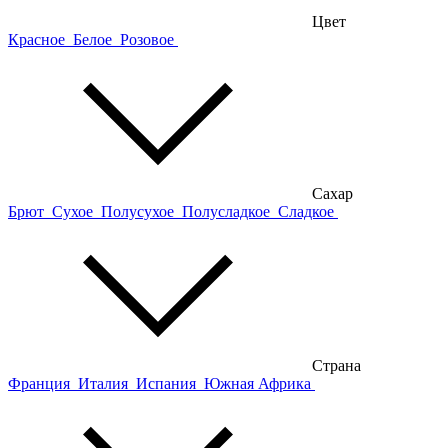
Цвет
Красное
Белое
Розовое
Сахар
Брют
Сухое
Полусухое
Полусладкое
Сладкое
Страна
Франция
Италия
Испания
Южная Африка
------------------------------------
Retype the lines above without alteration. The first is the one containing "Полусладкое", and the last is the final line of the data.

- Final answer -
Полусладкое
Сладкое
Страна
Франция
Италия
Испания
Южная Африка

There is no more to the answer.